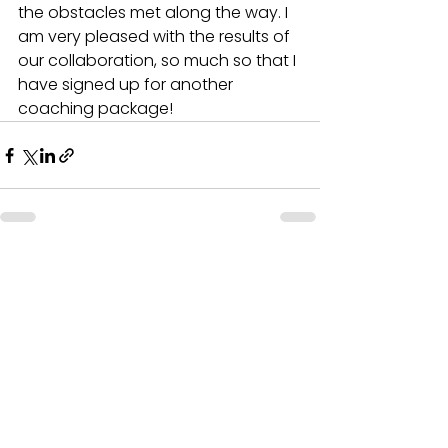
the obstacles met along the way. I 
am very pleased with the results of 
our collaboration, so much so that I 
have signed up for another 
coaching package!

◆ ◆ ◆ ◆ ◆ ◆ ◆

• _YOUR GOAL_:
Your response should hold only an exact copy of the lines above, from the one containing "our collaboration, so much so that I" through the end of the entries.

• _ANSWER BOX_:
our collaboration, so much so that I 
have signed up for another 
coaching package!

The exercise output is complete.